You are viewing a plain text version of this content. The canonical link for it is here.
Posted to user@mahout.apache.org by "Faizan(Aroha)" <fa...@arohalabs.net> on 2011/12/19 09:02:48 UTC

Clustering - k-means as a search

Hello,

 

I'm trying to implement k-means as a search.

 

I've performed k-means clustering on a huge dataset.

 

Now if  I have a new (small)dataset or document , how will I determine with
which cluster it belongs?

 

Thanks in advance.

 

 

Regards,

Faizan Shaikh

Aroha Labs(Private) Ltd


Re: Clustering - k-means as a search

Posted by Jeff Eastman <jd...@windwardsolutions.com>.
The KMeansDriver has a method (clusterData) which you can invoke from a 
Java program to cluster (classify) your new data with the old clusters. 
You need to be sure the vectors are the same size (and the elements 
denote the same attributes) for this to work. There is currently no CLI 
to invoke this step independently from the buildClusters (training) step 
and this is indeed under development.

As Paritosh indicates, we are planning to refactor all of the 
clusterData implementations into an independent job so the redundant 
implementations in the various clustering algorithms can be consolidated.

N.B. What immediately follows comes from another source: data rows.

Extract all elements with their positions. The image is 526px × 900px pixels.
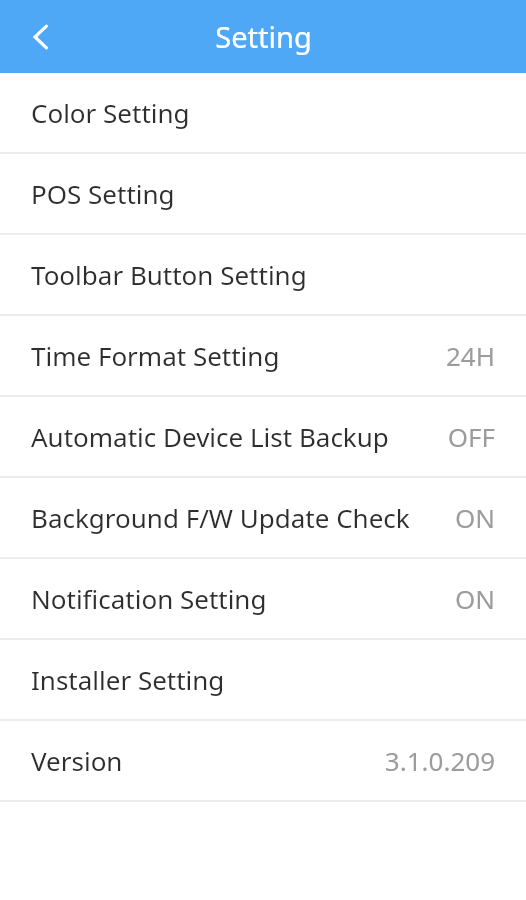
button[interactable]: Notification Setting (0, 559, 526, 638)
button[interactable]: Time Format Setting (0, 316, 526, 395)
button[interactable]: POS Setting (0, 154, 526, 233)
staticText: Notification Setting (31, 581, 267, 616)
button[interactable]: Back (10, 6, 72, 68)
staticText: Background F/W Update Check (31, 500, 410, 535)
staticText: ON (454, 500, 495, 535)
button[interactable]: Color Setting (0, 73, 526, 152)
staticText: ON (454, 581, 495, 616)
staticText: Color Setting (31, 95, 190, 130)
button[interactable]: Automatic Device List Backup (0, 397, 526, 476)
button[interactable]: Version (0, 721, 526, 800)
staticText: Setting (215, 17, 312, 56)
staticText: Installer Setting (31, 662, 225, 697)
staticText: Version (31, 743, 123, 778)
staticText: POS Setting (31, 176, 175, 211)
staticText: OFF (447, 419, 495, 454)
staticText: Time Format Setting (31, 338, 280, 373)
button[interactable]: Toolbar Button Setting (0, 235, 526, 314)
button[interactable]: Installer Setting (0, 640, 526, 719)
staticText: Toolbar Button Setting (31, 257, 307, 292)
button[interactable]: Background F/W Update Check (0, 478, 526, 557)
staticText: Automatic Device List Backup (31, 419, 389, 454)
staticText: 24H (445, 338, 495, 373)
staticText: 3.1.0.209 (384, 743, 495, 778)
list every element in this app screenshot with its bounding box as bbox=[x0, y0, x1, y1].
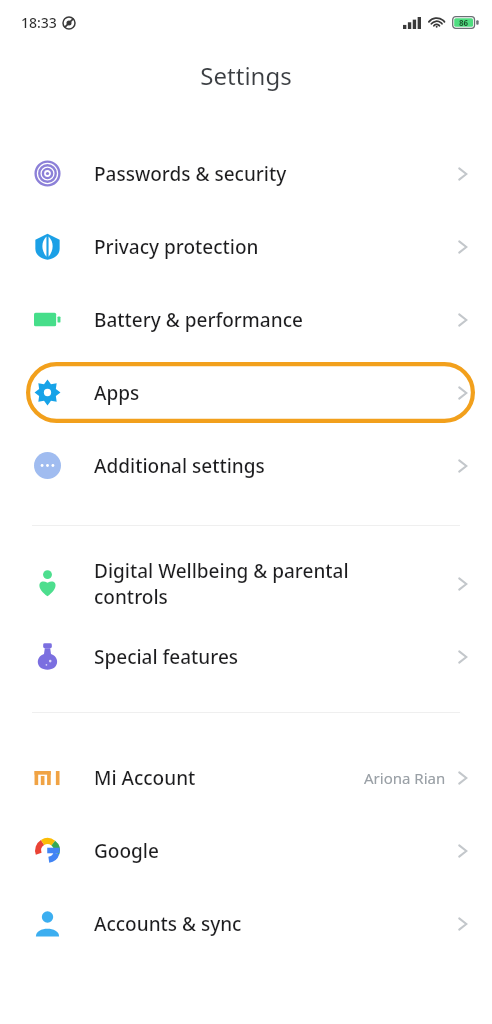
staticText: Google bbox=[94, 838, 451, 864]
other: Open Additional settings bbox=[457, 456, 468, 476]
other: Open Special features bbox=[457, 647, 468, 667]
staticText: 86 bbox=[459, 17, 469, 28]
staticText: Ariona Rian bbox=[364, 768, 446, 788]
staticText: Special features bbox=[94, 644, 451, 670]
other: Special features bbox=[34, 643, 61, 670]
other: Google bbox=[34, 837, 61, 864]
staticText: Additional settings bbox=[94, 453, 451, 479]
staticText: Apps bbox=[94, 380, 451, 406]
other: Open Google bbox=[457, 841, 468, 861]
staticText: Settings bbox=[200, 59, 292, 92]
button[interactable]: Accounts & sync bbox=[0, 887, 492, 960]
other: Digital Wellbeing bbox=[34, 570, 61, 597]
staticText: Digital Wellbeing & parental controls bbox=[94, 558, 451, 610]
other: Accounts & sync bbox=[34, 910, 61, 937]
other: Passwords & security bbox=[34, 160, 61, 187]
button[interactable]: Battery & performance bbox=[0, 283, 492, 356]
button[interactable]: Digital Wellbeing bbox=[0, 547, 492, 620]
other: Open Accounts & sync bbox=[457, 914, 468, 934]
other: Open Battery & performance bbox=[457, 310, 468, 330]
other: Open Privacy protection bbox=[457, 237, 468, 257]
button[interactable]: Special features bbox=[0, 620, 492, 693]
staticText: Mi Account bbox=[94, 765, 358, 791]
other: Additional settings bbox=[34, 452, 61, 479]
staticText: Battery & performance bbox=[94, 307, 451, 333]
other: Open Digital Wellbeing & parental contro… bbox=[457, 574, 468, 594]
other: Mi Account bbox=[34, 764, 61, 791]
button[interactable]: Passwords & security bbox=[0, 137, 492, 210]
button[interactable]: Google bbox=[0, 814, 492, 887]
other: Open Apps bbox=[457, 383, 468, 403]
button[interactable]: Additional settings bbox=[0, 429, 492, 502]
other: Open Mi Account bbox=[457, 768, 468, 788]
other: Privacy protection bbox=[34, 233, 61, 260]
staticText: Passwords & security bbox=[94, 161, 451, 187]
button[interactable]: Apps bbox=[0, 356, 492, 429]
other: Open Passwords & security bbox=[457, 164, 468, 184]
staticText: 18:33 bbox=[21, 13, 57, 32]
button[interactable]: Privacy protection bbox=[0, 210, 492, 283]
staticText: Privacy protection bbox=[94, 234, 451, 260]
other: Apps bbox=[34, 379, 61, 406]
staticText: Accounts & sync bbox=[94, 911, 451, 937]
other: Battery & performance bbox=[34, 306, 61, 333]
button[interactable]: Mi Account bbox=[0, 741, 492, 814]
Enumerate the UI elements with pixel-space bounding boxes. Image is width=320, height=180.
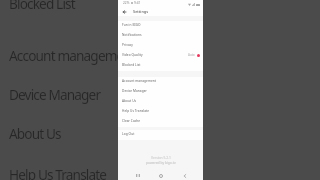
staticText: Help Us Translate: [9, 165, 107, 180]
staticText: Settings: [133, 9, 149, 14]
button[interactable]: Back: [180, 171, 189, 180]
staticText: 22%: [123, 1, 130, 5]
staticText: Device Manager: [122, 89, 147, 93]
staticText: 9:41: [134, 1, 141, 5]
button[interactable]: Help Us Translate: [118, 107, 203, 117]
button[interactable]: Back: [120, 8, 128, 16]
staticText: Account management: [9, 46, 135, 65]
staticText: About Us: [122, 99, 137, 103]
staticText: powered by bigo.tv: [146, 160, 176, 164]
staticText: Auto: [188, 53, 195, 57]
button[interactable]: Blocked List: [118, 61, 203, 71]
staticText: Clear Cache: [122, 119, 141, 123]
button[interactable]: Recents: [133, 171, 142, 180]
button[interactable]: Notifications: [118, 31, 203, 41]
button[interactable]: Video Quality: [118, 51, 203, 61]
button[interactable]: Privacy: [118, 41, 203, 51]
staticText: Notifications: [122, 33, 142, 37]
button[interactable]: Device Manager: [118, 87, 203, 97]
button[interactable]: Home: [156, 171, 165, 180]
staticText: Fun in BIGO: [122, 23, 141, 27]
button[interactable]: Account management: [118, 77, 203, 87]
staticText: Help Us Translate: [122, 109, 150, 113]
staticText: Blocked List: [122, 63, 141, 67]
staticText: Log Out: [122, 132, 135, 136]
button[interactable]: Log Out: [118, 130, 203, 140]
staticText: Version 5.2.1: [151, 155, 171, 159]
staticText: About Us: [9, 124, 61, 143]
button[interactable]: About Us: [118, 97, 203, 107]
staticText: Privacy: [122, 43, 133, 47]
button[interactable]: Fun in BIGO: [118, 21, 203, 31]
button[interactable]: Clear Cache: [118, 117, 203, 127]
staticText: Device Manager: [9, 85, 101, 104]
staticText: Blocked List: [9, 0, 75, 13]
staticText: Account management: [122, 79, 157, 83]
staticText: Video Quality: [122, 53, 143, 57]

On 12/19/11 3:46 AM, Paritosh Ranjan wrote:
> This feature is in development.
>
> Try using ClusterClassifier. Populate it with the clusters you have as 
> models.
> Then use ClusterIterator with KMeansClusteringPolicy.
>
> Hope it would solve your problem.
>
> On 19-12-2011 15:11, Faizan(Aroha) wrote:
>> Yes you are correct. Do you have any suggestions ?
>>
>> -----Original Message-----
>> From: Paritosh Ranjan [mailto:pranjan@xebia.com]
>> Sent: Monday, December 19, 2011 1:27 PM
>> To: user@mahout.apache.org
>> Subject: Re: Clustering - k-means as a search
>>
>> You want to classify the new vectors (smaller dataset)  with the old
>> clusters ( huge dataset ). Am I correct?
>>
>> Paritosh
>>
>> On 19-12-2011 13:32, Faizan(Aroha) wrote:
>>> Hello,
>>>
>>>
>>>
>>> I'm trying to implement k-means as a search.
>>>
>>>
>>>
>>> I've performed k-means clustering on a huge dataset.
>>>
>>>
>>>
>>> Now if  I have a new (small)dataset or document , how will I determine
>>> with which cluster it belongs?
>>>
>>>
>>>
>>> Thanks in advance.
>>>
>>>
>>>
>>>
>>>
>>> Regards,
>>>
>>> Faizan Shaikh
>>>
>>> Aroha Labs(Private) Ltd
>>>
>>>
>>>
>>>
>>> -----
>>> No virus found in this message.
>>> Checked by AVG - www.avg.com
>>> Version: 10.0.1415 / Virus Database: 2108/4089 - Release Date:
>>> 12/18/11
>>
>>
>> -----
>> No virus found in this message.
>> Checked by AVG - www.avg.com
>> Version: 10.0.1415 / Virus Database: 2108/4089 - Release Date: 12/18/11
>
>
>


Re: Clustering - k-means as a search

Posted by Paritosh Ranjan <pr...@xebia.com>.
This feature is in development.

Try using ClusterClassifier. Populate it with the clusters you have as 
models.
Then use ClusterIterator with KMeansClusteringPolicy.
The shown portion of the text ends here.